Content starts

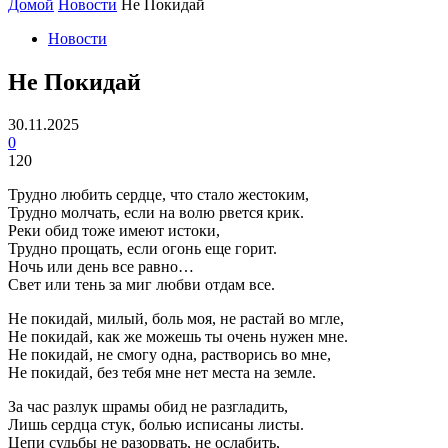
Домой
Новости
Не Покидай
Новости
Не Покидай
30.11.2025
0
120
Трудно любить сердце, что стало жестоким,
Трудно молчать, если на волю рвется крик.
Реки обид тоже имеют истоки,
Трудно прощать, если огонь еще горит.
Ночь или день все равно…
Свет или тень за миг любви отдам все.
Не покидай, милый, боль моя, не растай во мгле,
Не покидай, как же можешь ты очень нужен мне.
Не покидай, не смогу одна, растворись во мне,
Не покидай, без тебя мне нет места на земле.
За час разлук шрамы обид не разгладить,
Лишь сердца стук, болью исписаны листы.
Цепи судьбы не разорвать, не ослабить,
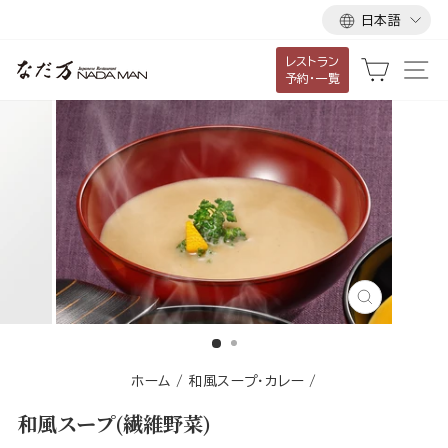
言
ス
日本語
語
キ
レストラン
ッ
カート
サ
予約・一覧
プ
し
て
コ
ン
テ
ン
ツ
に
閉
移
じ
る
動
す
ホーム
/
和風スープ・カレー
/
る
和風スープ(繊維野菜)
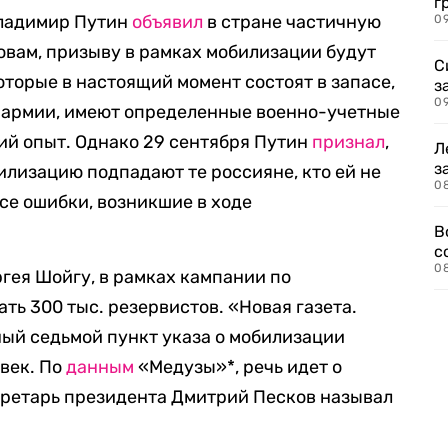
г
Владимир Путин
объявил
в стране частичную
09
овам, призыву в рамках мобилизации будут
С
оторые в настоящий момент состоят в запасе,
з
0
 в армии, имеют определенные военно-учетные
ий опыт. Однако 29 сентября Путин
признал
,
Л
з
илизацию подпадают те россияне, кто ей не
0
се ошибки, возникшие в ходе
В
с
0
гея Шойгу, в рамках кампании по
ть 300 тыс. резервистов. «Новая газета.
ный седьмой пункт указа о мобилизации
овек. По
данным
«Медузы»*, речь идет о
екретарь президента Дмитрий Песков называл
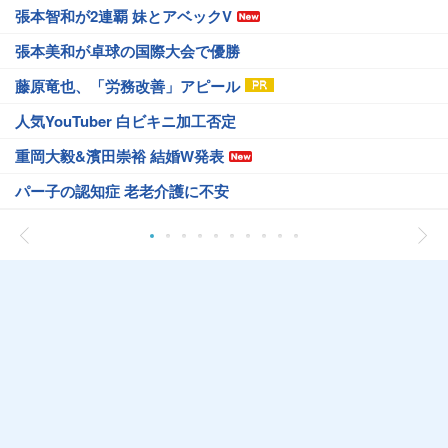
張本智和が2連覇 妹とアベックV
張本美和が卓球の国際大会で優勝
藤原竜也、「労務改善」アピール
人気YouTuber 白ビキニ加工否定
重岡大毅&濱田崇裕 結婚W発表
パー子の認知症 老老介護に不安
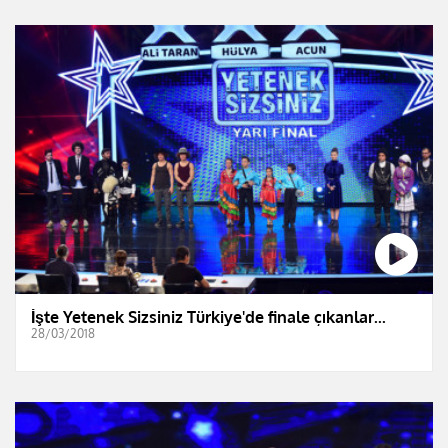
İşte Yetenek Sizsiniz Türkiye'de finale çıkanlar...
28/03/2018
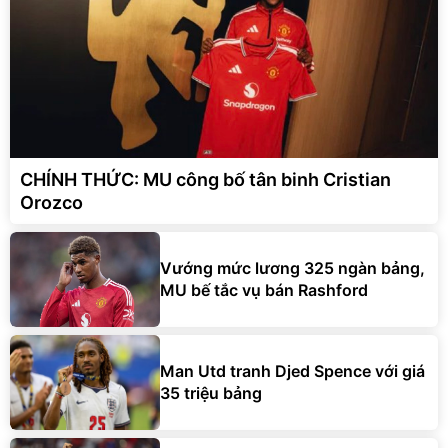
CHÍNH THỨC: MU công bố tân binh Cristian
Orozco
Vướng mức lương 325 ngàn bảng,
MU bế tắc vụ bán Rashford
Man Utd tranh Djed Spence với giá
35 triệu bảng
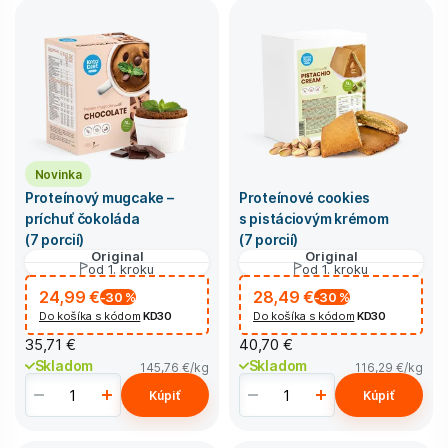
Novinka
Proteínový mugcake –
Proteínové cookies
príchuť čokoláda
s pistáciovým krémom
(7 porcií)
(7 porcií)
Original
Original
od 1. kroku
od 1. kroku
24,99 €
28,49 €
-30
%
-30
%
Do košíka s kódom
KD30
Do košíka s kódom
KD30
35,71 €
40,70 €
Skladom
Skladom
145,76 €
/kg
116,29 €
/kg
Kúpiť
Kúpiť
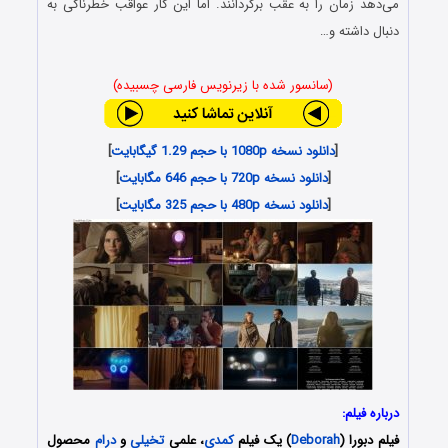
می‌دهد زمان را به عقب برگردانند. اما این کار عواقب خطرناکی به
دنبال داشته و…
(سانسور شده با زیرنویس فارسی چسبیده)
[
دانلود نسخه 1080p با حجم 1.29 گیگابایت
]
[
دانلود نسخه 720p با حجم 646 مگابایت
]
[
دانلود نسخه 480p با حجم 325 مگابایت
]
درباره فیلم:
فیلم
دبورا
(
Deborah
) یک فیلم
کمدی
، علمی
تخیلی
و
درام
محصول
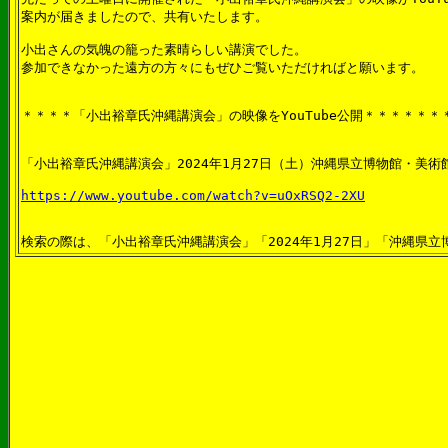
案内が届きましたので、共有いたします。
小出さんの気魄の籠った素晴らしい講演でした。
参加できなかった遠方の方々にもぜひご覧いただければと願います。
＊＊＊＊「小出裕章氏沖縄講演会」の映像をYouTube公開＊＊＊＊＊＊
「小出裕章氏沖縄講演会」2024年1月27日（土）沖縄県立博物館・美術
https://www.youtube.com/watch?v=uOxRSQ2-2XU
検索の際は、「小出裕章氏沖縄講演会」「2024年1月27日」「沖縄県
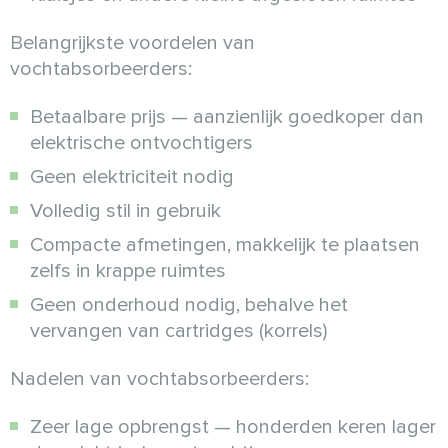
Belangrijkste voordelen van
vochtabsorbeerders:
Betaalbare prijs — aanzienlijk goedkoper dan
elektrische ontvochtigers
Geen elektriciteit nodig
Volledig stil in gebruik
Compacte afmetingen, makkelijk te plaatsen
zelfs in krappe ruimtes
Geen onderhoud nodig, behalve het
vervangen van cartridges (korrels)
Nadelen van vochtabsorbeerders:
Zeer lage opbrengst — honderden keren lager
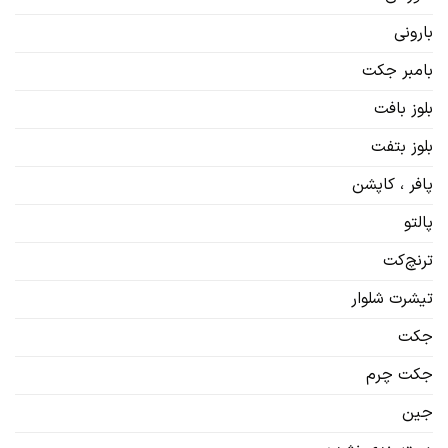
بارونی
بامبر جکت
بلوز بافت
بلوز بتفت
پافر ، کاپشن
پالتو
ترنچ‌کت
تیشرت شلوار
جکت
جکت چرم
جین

Content ends

**WHAT YOU ARE ASKED TO DO**: In the entries above, how many lines include the word "Трудно"? Only the number should be given.

**RESPONSE FOR THIS EXERCISE**: 3